__Exercise details__. Word for word, retype the lines from the one containing "1956年就开始研发生产全自动金属切屑压块系统，该系统主" to the one containing "en verrassende woonconcepten" below, keeping both end lines and dropping the pictures.

__Page-level text extractions__.
....
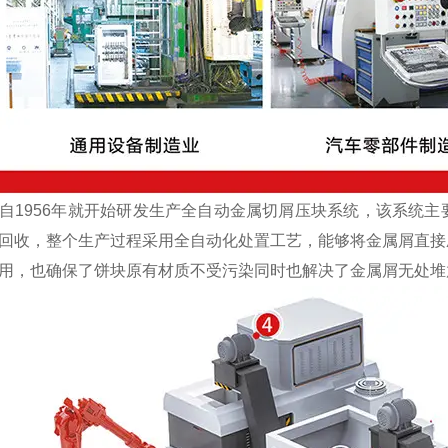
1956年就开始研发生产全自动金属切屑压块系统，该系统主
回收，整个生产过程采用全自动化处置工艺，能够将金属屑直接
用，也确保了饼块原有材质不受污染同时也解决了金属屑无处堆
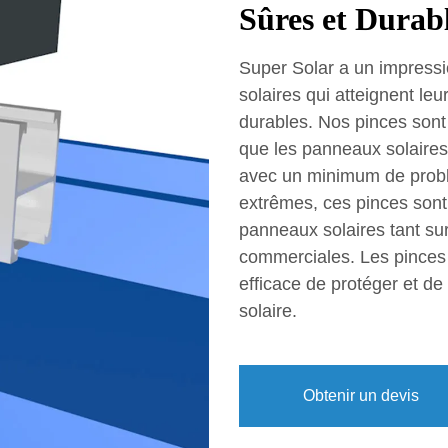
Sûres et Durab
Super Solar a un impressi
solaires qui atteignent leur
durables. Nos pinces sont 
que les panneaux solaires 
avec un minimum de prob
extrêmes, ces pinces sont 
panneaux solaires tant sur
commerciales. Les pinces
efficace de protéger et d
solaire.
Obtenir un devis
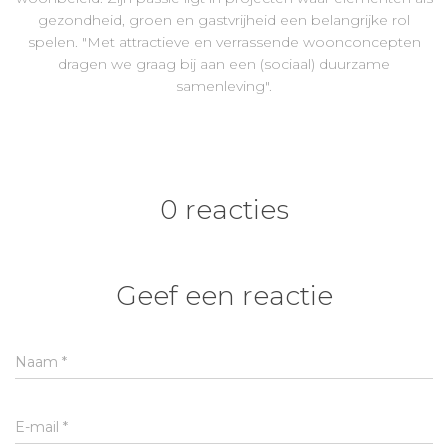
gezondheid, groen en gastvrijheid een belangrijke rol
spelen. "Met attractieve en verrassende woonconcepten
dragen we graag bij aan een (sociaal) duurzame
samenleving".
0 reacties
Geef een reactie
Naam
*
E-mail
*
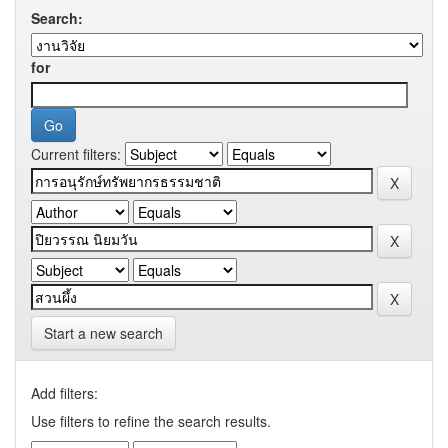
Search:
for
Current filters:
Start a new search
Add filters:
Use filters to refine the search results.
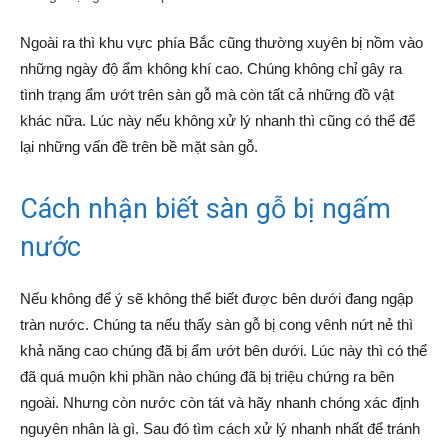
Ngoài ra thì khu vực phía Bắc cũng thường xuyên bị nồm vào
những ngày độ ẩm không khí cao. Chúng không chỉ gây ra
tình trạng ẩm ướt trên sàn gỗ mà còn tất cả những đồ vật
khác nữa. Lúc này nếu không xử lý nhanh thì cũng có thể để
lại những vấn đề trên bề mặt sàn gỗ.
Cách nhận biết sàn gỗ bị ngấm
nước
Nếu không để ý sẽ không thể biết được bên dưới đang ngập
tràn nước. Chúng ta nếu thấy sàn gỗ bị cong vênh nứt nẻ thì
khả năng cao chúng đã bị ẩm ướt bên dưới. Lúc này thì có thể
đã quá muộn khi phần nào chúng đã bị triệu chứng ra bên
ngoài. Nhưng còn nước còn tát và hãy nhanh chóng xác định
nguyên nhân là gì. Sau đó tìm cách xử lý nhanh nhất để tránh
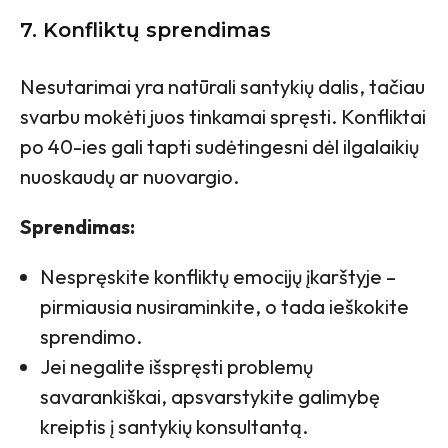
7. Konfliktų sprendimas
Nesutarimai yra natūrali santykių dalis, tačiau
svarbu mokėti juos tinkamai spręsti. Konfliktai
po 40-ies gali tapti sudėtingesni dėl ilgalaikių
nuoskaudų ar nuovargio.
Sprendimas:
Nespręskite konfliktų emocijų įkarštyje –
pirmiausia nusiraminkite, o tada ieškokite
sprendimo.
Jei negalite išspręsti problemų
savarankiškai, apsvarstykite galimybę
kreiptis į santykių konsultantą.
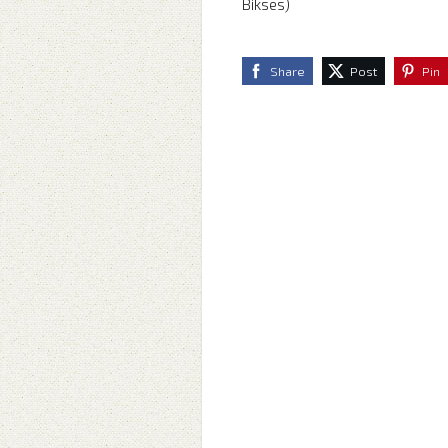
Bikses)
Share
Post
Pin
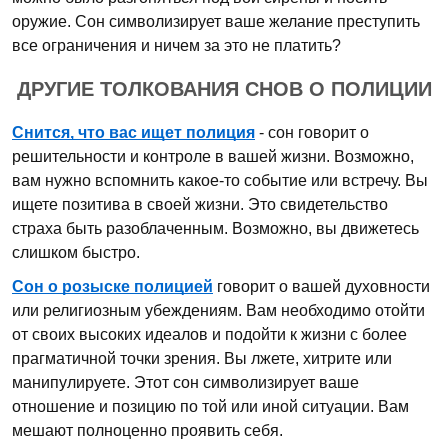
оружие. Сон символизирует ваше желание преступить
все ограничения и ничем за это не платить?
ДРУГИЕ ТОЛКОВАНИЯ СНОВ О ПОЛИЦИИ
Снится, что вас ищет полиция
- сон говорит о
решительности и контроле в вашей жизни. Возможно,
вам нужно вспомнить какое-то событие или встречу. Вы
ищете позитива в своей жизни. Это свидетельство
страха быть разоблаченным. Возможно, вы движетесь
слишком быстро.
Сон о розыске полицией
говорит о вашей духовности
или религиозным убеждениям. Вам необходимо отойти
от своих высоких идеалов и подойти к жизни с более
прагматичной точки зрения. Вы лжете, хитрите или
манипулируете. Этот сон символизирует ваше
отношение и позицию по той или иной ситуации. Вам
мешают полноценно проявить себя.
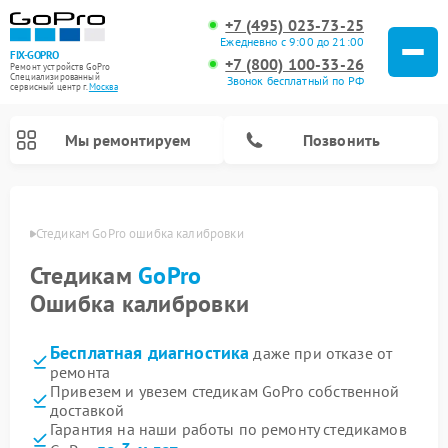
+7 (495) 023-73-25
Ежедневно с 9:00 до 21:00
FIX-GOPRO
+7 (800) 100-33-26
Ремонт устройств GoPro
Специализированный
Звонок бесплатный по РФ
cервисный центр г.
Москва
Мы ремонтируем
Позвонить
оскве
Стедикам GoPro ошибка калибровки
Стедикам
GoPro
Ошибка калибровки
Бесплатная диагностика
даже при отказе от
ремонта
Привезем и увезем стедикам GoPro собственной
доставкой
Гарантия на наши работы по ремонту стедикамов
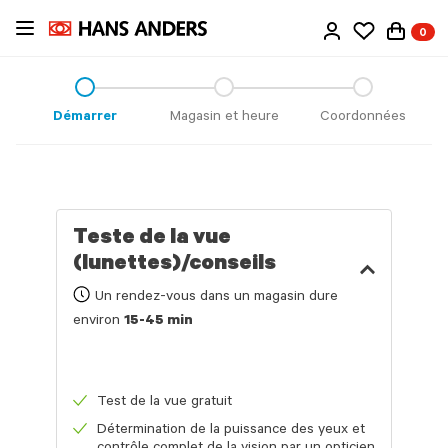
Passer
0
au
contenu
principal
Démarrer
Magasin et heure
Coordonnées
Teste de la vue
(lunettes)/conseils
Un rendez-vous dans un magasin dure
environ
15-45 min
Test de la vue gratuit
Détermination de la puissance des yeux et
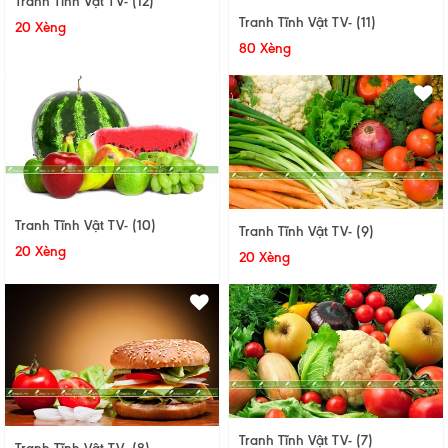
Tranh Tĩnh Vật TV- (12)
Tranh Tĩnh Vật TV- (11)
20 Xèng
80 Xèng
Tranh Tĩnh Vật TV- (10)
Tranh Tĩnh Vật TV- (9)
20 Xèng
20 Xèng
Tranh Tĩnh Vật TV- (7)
....
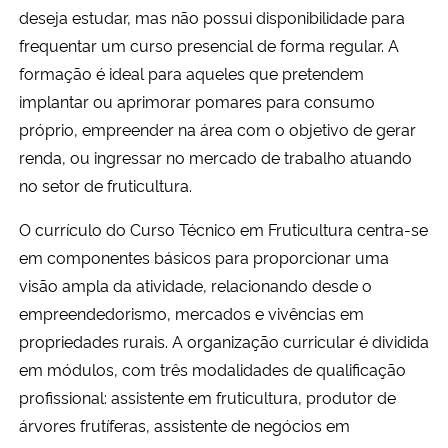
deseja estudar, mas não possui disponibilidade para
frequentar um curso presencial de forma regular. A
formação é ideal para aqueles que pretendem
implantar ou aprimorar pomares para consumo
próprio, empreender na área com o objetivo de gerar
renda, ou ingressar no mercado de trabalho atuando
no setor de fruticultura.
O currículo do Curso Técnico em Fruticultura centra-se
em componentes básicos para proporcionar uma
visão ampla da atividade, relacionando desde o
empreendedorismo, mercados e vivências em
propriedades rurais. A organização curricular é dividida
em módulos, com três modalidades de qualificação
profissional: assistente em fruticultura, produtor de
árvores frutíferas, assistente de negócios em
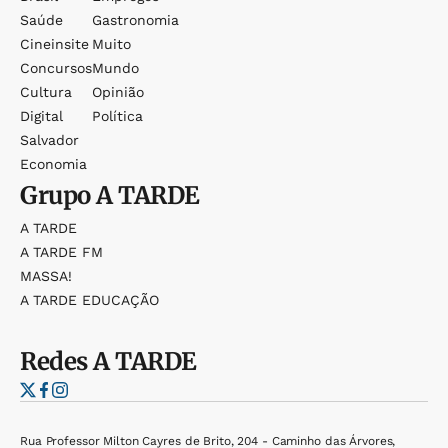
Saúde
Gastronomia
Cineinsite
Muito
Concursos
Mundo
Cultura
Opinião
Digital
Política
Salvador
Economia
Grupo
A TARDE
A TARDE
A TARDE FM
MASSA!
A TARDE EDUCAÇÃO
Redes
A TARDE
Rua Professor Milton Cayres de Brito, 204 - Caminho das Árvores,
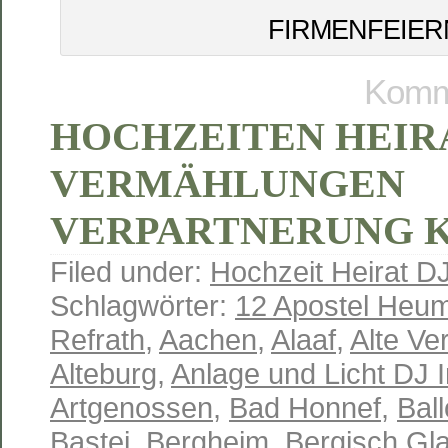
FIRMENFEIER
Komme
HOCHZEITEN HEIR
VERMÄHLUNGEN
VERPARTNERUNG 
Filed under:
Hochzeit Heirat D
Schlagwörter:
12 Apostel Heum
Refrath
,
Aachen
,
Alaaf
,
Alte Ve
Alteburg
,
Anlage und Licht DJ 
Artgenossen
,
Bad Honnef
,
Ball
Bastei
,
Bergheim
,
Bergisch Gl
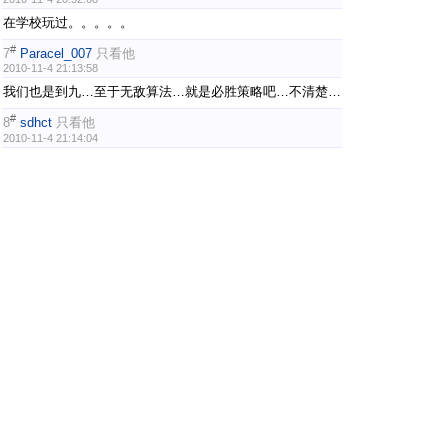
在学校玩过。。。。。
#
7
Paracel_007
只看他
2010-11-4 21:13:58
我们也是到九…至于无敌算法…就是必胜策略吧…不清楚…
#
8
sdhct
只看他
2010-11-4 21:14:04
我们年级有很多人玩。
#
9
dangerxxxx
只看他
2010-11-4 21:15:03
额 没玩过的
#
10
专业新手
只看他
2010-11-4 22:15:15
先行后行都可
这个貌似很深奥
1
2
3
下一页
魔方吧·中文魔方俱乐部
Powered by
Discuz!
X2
....
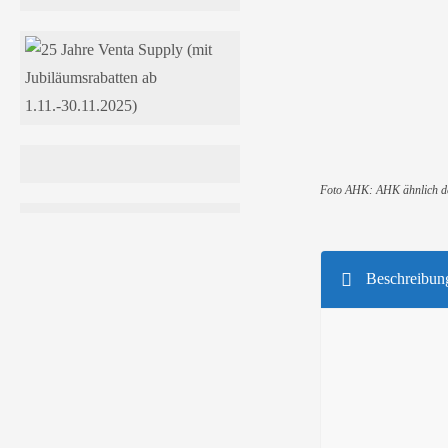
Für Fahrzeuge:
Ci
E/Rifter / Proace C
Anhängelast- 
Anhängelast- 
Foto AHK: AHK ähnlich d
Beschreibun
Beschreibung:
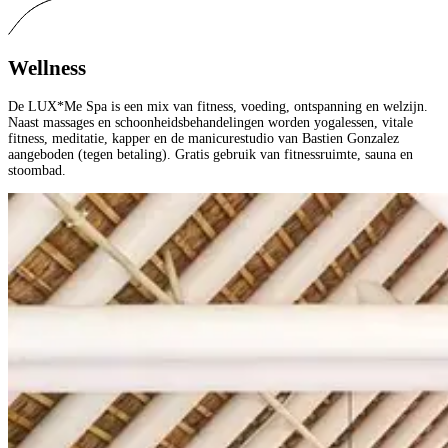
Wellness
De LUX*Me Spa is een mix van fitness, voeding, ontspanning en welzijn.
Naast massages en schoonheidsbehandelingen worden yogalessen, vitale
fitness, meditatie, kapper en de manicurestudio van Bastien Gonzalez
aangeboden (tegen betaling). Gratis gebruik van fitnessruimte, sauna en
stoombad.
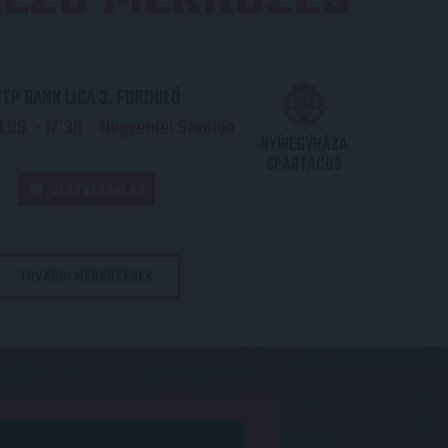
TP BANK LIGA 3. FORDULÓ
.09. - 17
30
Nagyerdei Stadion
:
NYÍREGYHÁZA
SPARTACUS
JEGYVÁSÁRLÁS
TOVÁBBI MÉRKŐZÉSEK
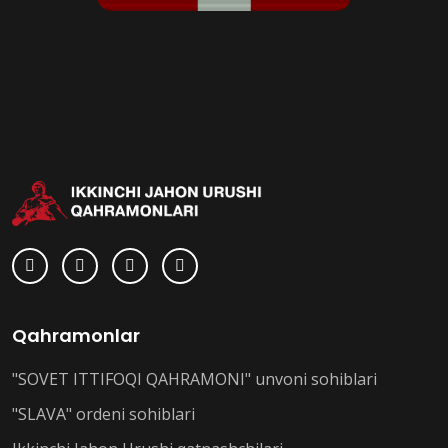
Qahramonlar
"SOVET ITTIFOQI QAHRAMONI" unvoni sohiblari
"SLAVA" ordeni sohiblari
....
__Output below__.
1956年就开始研发生产全自动金属切屑压块系统，该系统主
回收，整个生产过程采用全自动化处置工艺，能够将金属屑直接
用，也确保了饼块原有材质不受污染同时也解决了金属屑无处堆
Sûres et Durab
Super Solar a un impressi
solaires qui atteignent leur
durables. Nos pinces sont 
que les panneaux solaires 
avec un minimum de prob
extrêmes, ces pinces sont 
panneaux solaires tant sur
commerciales. Les pinces
efficace de protéger et d
solaire.
Obtenir un devis
gezondheid, groen en gastvrijheid een belangrijke rol
spelen. "Met attractieve en verrassende woonconcepten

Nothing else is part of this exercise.